Ackerman comments:  “Birds have taught us that classifying behaviour into binary opposites—much as we like to do so – is often a futile exercise.  Birds live and act on a spectrum, just as we do, and they prove the power of exceptions, both in defining rules and in breaking them.”   Female veeries (Veery is a small North American species of thrush) are good long-range weather forecasters, altering their breeding cycles to avoid the worse hurricane seasons, “…at least as good as –maybe a bit better than—the predictions by weather forecasters at the National Oceanic and Atmospheric Administration.” Ackerman, perhaps to be “cool”, blunders with an anthropocentric feminism here: “Female veeries, that is.  They’re the ones that decide on the nesting and egg-laying schedule.”  
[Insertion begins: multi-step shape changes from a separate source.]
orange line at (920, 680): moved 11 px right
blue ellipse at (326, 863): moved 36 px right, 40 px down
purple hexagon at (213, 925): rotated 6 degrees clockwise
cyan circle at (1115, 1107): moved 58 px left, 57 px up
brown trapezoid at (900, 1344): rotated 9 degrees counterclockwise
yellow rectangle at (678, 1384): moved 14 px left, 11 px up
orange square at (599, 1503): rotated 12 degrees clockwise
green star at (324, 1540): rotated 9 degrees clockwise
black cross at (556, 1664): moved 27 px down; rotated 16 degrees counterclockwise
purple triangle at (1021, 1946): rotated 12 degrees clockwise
“We understand now that birds are not just biologically distinct but culturally distinct—and that this is true even with a species…Clearly there is no one way to be a bird, just as there is no one way to be a human…But birds are all connected through the common thread of “birdness” just as we are all connected through our humanity…To witness bird behaviour in its full range is to glean some perspective on our own behaviour. 
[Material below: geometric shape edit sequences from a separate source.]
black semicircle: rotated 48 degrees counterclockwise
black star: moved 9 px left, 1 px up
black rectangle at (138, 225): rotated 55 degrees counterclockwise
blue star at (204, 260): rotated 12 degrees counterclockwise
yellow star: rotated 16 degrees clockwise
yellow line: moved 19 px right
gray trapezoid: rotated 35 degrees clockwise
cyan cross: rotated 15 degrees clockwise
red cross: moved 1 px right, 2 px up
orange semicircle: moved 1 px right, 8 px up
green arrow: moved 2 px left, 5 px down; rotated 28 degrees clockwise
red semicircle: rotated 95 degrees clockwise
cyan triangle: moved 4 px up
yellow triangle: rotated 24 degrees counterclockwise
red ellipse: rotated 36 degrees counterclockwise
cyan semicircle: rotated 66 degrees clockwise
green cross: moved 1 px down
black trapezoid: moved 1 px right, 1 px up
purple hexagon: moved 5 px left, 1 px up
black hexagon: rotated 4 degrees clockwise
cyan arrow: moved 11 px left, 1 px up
“Birds have shown us that we’re not unique in the ways we once thought…Nor are we alone in using aspects of language or tools, or in building complex structures, or in understanding, manipulating, and deceiving other animals.  We may, however, be alone in devising reasons why we’re special.”  Further, read  David Ehrenfeld’s classic The Arrogance of Humanism (Oxford University Press 1978).  The Bird Way does make you feel rather like a monkey.    

Bird populations are crashing worldwide.  “That same year (2019) scientists delivered the shocking news that one in four birds in the US and Canada have disappeared since 1970—nearly three billion birds.  The vanished species span the spectrum…They’re gone from all habitats, probably due primarily to habitat loss from development and agriculture, as well as pesticide use.  One recent study found that insecticides known as neonicotinoids prevent migratory birds from gaining the body mass and fat stores they need to start their journeys in a timely fashion…Also that year, bushfires swept Australia, killing more than a billion birds, mammals, and reptiles and destroying vast swaths of natural habitat.”  
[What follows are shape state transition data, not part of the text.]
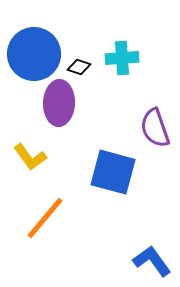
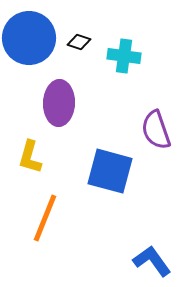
blue circle: moved 5 px left, 16 px up
cyan cross: moved 2 px right, 2 px up; rotated 12 degrees clockwise
black diamond: moved 25 px up
purple semicircle: moved 1 px right, 2 px down
yellow L-shape: rotated 52 degrees clockwise
blue square: moved 3 px left, 1 px up
orange line: rotated 18 degrees counterclockwise
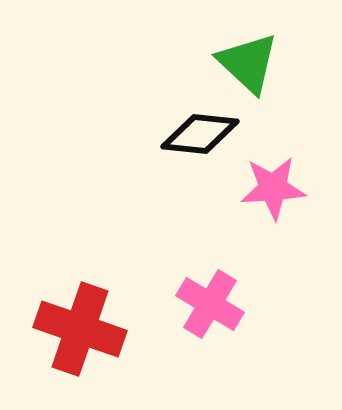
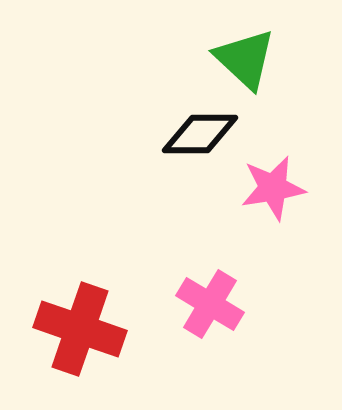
green triangle: moved 3 px left, 4 px up
black diamond: rotated 6 degrees counterclockwise
pink star: rotated 6 degrees counterclockwise
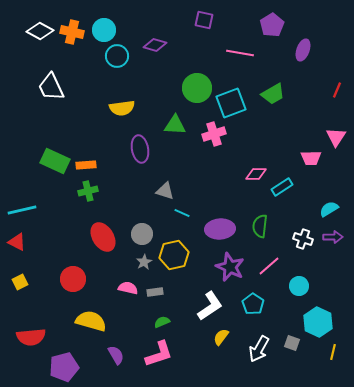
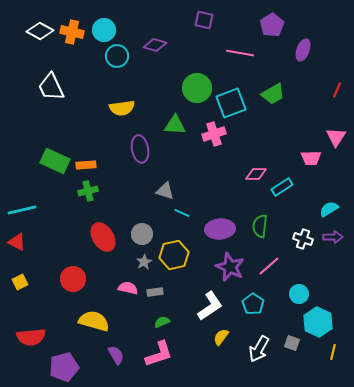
cyan circle at (299, 286): moved 8 px down
yellow semicircle at (91, 321): moved 3 px right
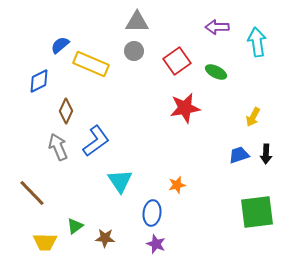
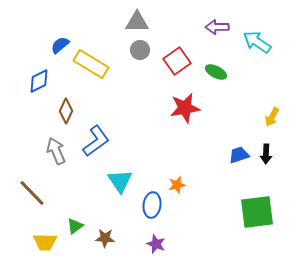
cyan arrow: rotated 48 degrees counterclockwise
gray circle: moved 6 px right, 1 px up
yellow rectangle: rotated 8 degrees clockwise
yellow arrow: moved 19 px right
gray arrow: moved 2 px left, 4 px down
blue ellipse: moved 8 px up
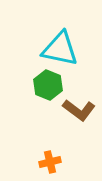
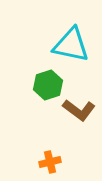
cyan triangle: moved 11 px right, 4 px up
green hexagon: rotated 20 degrees clockwise
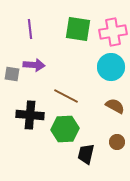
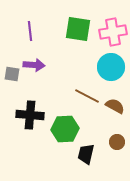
purple line: moved 2 px down
brown line: moved 21 px right
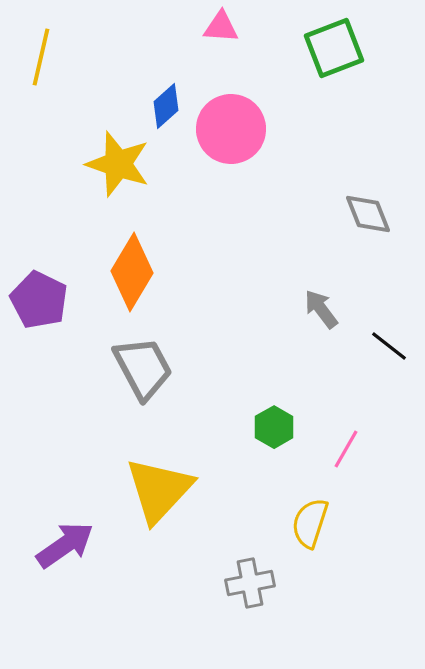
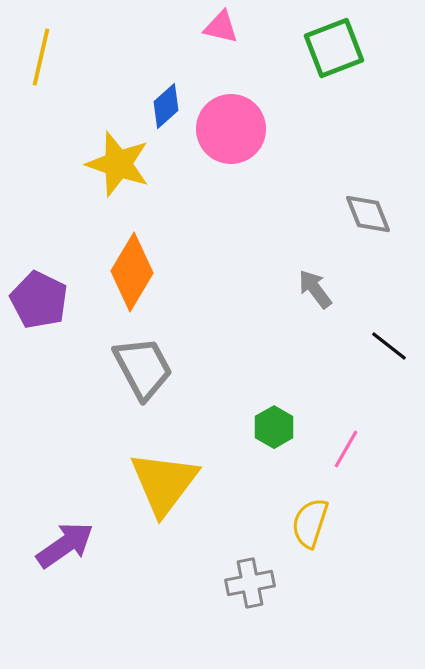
pink triangle: rotated 9 degrees clockwise
gray arrow: moved 6 px left, 20 px up
yellow triangle: moved 5 px right, 7 px up; rotated 6 degrees counterclockwise
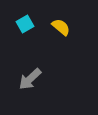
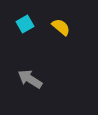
gray arrow: rotated 75 degrees clockwise
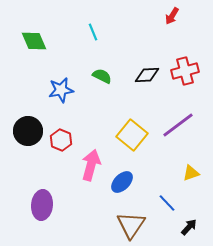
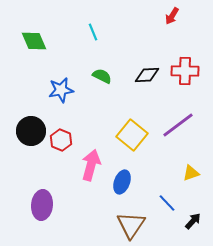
red cross: rotated 16 degrees clockwise
black circle: moved 3 px right
blue ellipse: rotated 25 degrees counterclockwise
black arrow: moved 4 px right, 6 px up
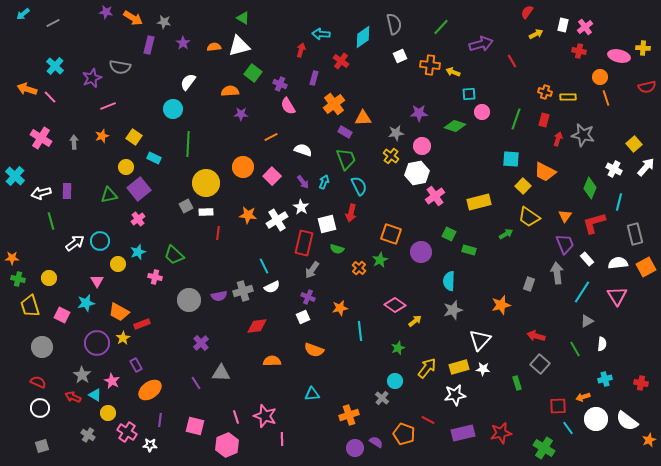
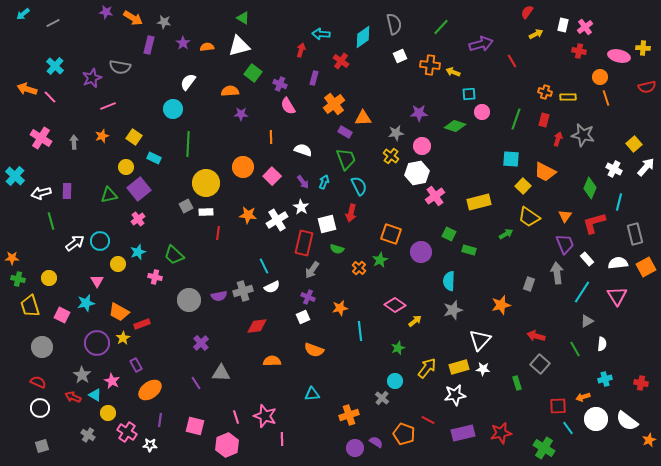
orange semicircle at (214, 47): moved 7 px left
orange line at (271, 137): rotated 64 degrees counterclockwise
   Most birds depend on insects for at least some of their diet. Over 40% of insect species are declining, with a third already endangered.   The global biomass of insects has been falling by an estimated 2.5% each year for the last 30 years.  In addition to clearing for agriculture, the environmental sterilization from our ever-invasive urban sprawl, and pesticide use, light pollution is a major contributor to insect decline, rapidly propelling an insect apocalypse.  Artificial lighting at night has a range of destructive impacts on insects as well as confusing and killing migrating birds.  Have a look at your house, neighbourhood, town or city at night.  Why are all those lights on?  Is it because we are afraid of each other?  Do you have a “Bug Zapper”?  ZAP away our insects, zap away our birds and then zap away ourselves.

The Sixth Extinction Event:  Homo horridus uber alles!